Nous avons investi 700 millions de dollars au Maroc dans le cadre de l'accord qu'il a conclu avec la Société du compte du millénaire (Millennium Challenge Corporation). C'est une approche que nous poursuivons et continuons d'élargir, et qui se fonde sur un partenariat entre notre gouvernement et celui d'un autre pays - en l'occurrence, du Maroc. Dans le cadre de ce partenariat, nous ne vous disons pas : voici ce dont vous avez besoin ; mais plutôt : nous sommes ici pour vous demander quel concours nous pouvons vous apporter pour concrétiser vos propres objectifs. Dans le cas du Maroc, nous appuyons actuellement deux secteurs de l'agriculture - l'arboriculture fruitière et les petites entreprises de pisciculture - et aussi l'artisanat, de même que nous contribuons à renforcer les services financiers et de soutien aux entreprises. Nous entendons de plus en plus parler des difficultés que rencontrent les petites et moyennes entreprises à obtenir le financement ou l'appui technique dont elles ont besoin pour accroître leurs activités. C'est pourquoi nous œuvrons de concert avec le gouvernement marocain dans l'espoir de contribuer à l'épanouissement de l'économie au niveau local qui de là gagnera les autres secteurs et bâtira la prospérité pour tous.

Le deuxième domaine que nous ciblons est l'avancement de la science et de la technologie, un sujet dont beaucoup d'entre vous nous ont parlé et qui permettra de créer des emplois et de relever les défis mondiaux. Ce n'est pas un sujet que vous ignorez ; il fait partie de votre histoire. C'est le monde islamique qui a guidé le reste du globe dans les domaines de la science et de la médecine. C'est le monde islamique qui a ouvert la voie vers un grand nombre des découvertes technologiques et scientifiques de nos jours. Et à l'heure actuelle, nous faisons tous face à des défis mondiaux.

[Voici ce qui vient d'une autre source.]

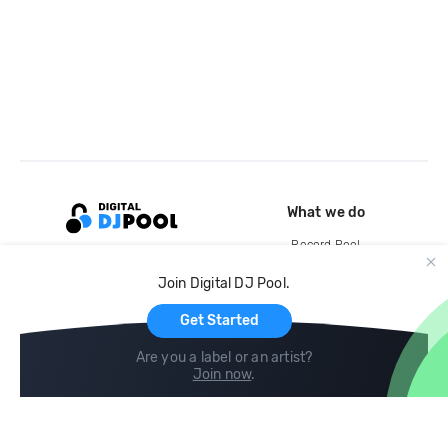
What we do
Record Pool
Cloud Storage and Backup
Join Digital DJ Pool.
For Artists
Get Started
Are you a label or an artist?
Join now
.
Compare
Help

Que ferons-nous pour régler les problèmes de l'eau ? Quelles solutions trouverons-nous à la crise climatique ? Comment pourrons-nous éradiquer les maladies ? Alors, nous nous tournons vers vos sociétés et nous souhaitons aider les pays à majorité musulmane à développer leurs compétences pour pouvoir relever les défis économiques, sociaux et environnementaux grâce à la science, à la technologie et à l'innovation.

Le département d'État a établi un programme d'envoyés scientifiques, et je suis heureuse de vous annoncer aujourd'hui que les premiers envoyés seront trois savants éminents des États-Unis : le docteur Bruce Alberts, ancien président de notre Académie nationale des sciences ; le docteur Elias Zerhouni, ancien directeur de notre Institut national de la santé ; et le docteur Ahmed Zewail, lauréat du prix Nobel de chimie. Ils ont tous trois accepté d'effectuer des séjours dans le Maghreb, au Moyen-Orient et en Asie du Sud et du Sud-Est pour s'acquitter de la mission que leur a confiée le président Obama d'encourager la collaboration scientifique et technique. Par ailleurs, le département d'État augmentera le nombre de postes dans nos ambassades consacrés aux affaires de l'environnement, de la science, de la technologie et de la santé. Pour financer ces solutions, la Société des États-Unis pour les investissements privés à l'étranger (OPIC de son sigle anglais) créera un fonds pour la technologie et l'innovation.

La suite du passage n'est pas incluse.